**WHAT IS REQUIRED:** An exact restatement of every record is required.

Saved data entries

--------------------------------

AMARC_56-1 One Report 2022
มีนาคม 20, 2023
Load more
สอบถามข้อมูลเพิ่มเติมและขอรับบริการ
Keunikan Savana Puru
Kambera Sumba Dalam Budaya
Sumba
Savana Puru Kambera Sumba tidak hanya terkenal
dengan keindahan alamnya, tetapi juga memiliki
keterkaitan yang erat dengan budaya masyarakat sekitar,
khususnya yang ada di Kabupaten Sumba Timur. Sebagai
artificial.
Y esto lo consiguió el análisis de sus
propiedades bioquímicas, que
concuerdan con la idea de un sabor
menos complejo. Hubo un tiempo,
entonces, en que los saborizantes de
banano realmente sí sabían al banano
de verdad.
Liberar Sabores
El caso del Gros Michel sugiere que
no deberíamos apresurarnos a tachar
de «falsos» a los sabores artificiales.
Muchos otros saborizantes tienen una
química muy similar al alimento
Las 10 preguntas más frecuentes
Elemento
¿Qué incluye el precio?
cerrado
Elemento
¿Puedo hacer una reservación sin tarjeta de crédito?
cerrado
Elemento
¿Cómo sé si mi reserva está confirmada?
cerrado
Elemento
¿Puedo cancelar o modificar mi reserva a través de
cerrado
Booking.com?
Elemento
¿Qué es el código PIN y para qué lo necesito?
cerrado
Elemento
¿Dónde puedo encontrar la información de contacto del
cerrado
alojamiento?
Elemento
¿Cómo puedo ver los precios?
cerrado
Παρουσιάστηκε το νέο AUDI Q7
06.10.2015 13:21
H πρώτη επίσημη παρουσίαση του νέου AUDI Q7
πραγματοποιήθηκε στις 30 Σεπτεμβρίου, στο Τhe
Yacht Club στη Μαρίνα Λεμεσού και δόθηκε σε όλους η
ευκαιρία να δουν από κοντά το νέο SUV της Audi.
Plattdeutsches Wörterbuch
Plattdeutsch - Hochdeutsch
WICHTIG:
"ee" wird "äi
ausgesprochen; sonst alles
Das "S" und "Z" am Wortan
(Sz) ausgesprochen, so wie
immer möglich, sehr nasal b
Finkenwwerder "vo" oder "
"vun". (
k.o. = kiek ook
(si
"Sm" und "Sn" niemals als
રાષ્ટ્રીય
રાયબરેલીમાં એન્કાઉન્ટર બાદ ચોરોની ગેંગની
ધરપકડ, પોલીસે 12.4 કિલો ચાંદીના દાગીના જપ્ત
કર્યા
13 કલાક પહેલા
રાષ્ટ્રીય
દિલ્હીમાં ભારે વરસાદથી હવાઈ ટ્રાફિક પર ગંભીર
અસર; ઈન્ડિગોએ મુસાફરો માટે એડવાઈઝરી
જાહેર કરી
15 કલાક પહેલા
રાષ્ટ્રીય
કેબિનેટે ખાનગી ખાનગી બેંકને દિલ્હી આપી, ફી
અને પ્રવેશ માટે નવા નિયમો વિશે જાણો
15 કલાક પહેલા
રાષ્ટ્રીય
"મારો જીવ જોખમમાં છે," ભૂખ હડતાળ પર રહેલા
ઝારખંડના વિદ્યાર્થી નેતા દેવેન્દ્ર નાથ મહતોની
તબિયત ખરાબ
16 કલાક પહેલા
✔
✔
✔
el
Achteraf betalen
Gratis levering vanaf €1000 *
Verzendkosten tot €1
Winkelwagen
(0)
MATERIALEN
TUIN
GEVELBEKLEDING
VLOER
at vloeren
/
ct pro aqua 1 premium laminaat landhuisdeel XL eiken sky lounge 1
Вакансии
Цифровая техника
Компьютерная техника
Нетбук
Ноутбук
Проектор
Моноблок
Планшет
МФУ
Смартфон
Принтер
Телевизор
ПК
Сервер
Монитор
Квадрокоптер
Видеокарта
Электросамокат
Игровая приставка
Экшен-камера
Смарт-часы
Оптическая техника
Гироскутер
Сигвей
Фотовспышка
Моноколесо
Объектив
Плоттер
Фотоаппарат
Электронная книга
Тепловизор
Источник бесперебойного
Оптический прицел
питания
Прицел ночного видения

--------------------------------

**SOLVED PROBLEM:**
AMARC_56-1 One Report 2022
มีนาคม 20, 2023
Load more
สอบถามข้อมูลเพิ่มเติมและขอรับบริการ
Keunikan Savana Puru
Kambera Sumba Dalam Budaya
Sumba
Savana Puru Kambera Sumba tidak hanya terkenal
dengan keindahan alamnya, tetapi juga memiliki
keterkaitan yang erat dengan budaya masyarakat sekitar,
khususnya yang ada di Kabupaten Sumba Timur. Sebagai
artificial.
Y esto lo consiguió el análisis de sus
propiedades bioquímicas, que
concuerdan con la idea de un sabor
menos complejo. Hubo un tiempo,
entonces, en que los saborizantes de
banano realmente sí sabían al banano
de verdad.
Liberar Sabores
El caso del Gros Michel sugiere que
no deberíamos apresurarnos a tachar
de «falsos» a los sabores artificiales.
Muchos otros saborizantes tienen una
química muy similar al alimento
Las 10 preguntas más frecuentes
Elemento
¿Qué incluye el precio?
cerrado
Elemento
¿Puedo hacer una reservación sin tarjeta de crédito?
cerrado
Elemento
¿Cómo sé si mi reserva está confirmada?
cerrado
Elemento
¿Puedo cancelar o modificar mi reserva a través de
cerrado
Booking.com?
Elemento
¿Qué es el código PIN y para qué lo necesito?
cerrado
Elemento
¿Dónde puedo encontrar la información de contacto del
cerrado
alojamiento?
Elemento
¿Cómo puedo ver los precios?
cerrado
Παρουσιάστηκε το νέο AUDI Q7
06.10.2015 13:21
H πρώτη επίσημη παρουσίαση του νέου AUDI Q7
πραγματοποιήθηκε στις 30 Σεπτεμβρίου, στο Τhe
Yacht Club στη Μαρίνα Λεμεσού και δόθηκε σε όλους η
ευκαιρία να δουν από κοντά το νέο SUV της Audi.
Plattdeutsches Wörterbuch
Plattdeutsch - Hochdeutsch
WICHTIG:
"ee" wird "äi
ausgesprochen; sonst alles
Das "S" und "Z" am Wortan
(Sz) ausgesprochen, so wie
immer möglich, sehr nasal b
Finkenwwerder "vo" oder "
"vun". (
k.o. = kiek ook
(si
"Sm" und "Sn" niemals als
રાષ્ટ્રીય
રાયબરેલીમાં એન્કાઉન્ટર બાદ ચોરોની ગેંગની
ધરપકડ, પોલીસે 12.4 કિલો ચાંદીના દાગીના જપ્ત
કર્યા
13 કલાક પહેલા
રાષ્ટ્રીય
દિલ્હીમાં ભારે વરસાદથી હવાઈ ટ્રાફિક પર ગંભીર
અસર; ઈન્ડિગોએ મુસાફરો માટે એડવાઈઝરી
જાહેર કરી
15 કલાક પહેલા
રાષ્ટ્રીય
કેબિનેટે ખાનગી ખાનગી બેંકને દિલ્હી આપી, ફી
અને પ્રવેશ માટે નવા નિયમો વિશે જાણો
15 કલાક પહેલા
રાષ્ટ્રીય
"મારો જીવ જોખમમાં છે," ભૂખ હડતાળ પર રહેલા
ઝારખંડના વિદ્યાર્થી નેતા દેવેન્દ્ર નાથ મહતોની
તબિયત ખરાબ
16 કલાક પહેલા
✔
✔
✔
el
Achteraf betalen
Gratis levering vanaf €1000 *
Verzendkosten tot €1
Winkelwagen
(0)
MATERIALEN
TUIN
GEVELBEKLEDING
VLOER
at vloeren
/
ct pro aqua 1 premium laminaat landhuisdeel XL eiken sky lounge 1
Вакансии
Цифровая техника
Компьютерная техника
Нетбук
Ноутбук
Проектор
Моноблок
Планшет
МФУ
Смартфон
Принтер
Телевизор
ПК
Сервер
Монитор
Квадрокоптер
Видеокарта
Электросамокат
Игровая приставка
Экшен-камера
Смарт-часы
Оптическая техника
Гироскутер
Сигвей
Фотовспышка
Моноколесо
Объектив
Плоттер
Фотоаппарат
Электронная книга
Тепловизор
Источник бесперебойного
Оптический прицел
питания
Прицел ночного видения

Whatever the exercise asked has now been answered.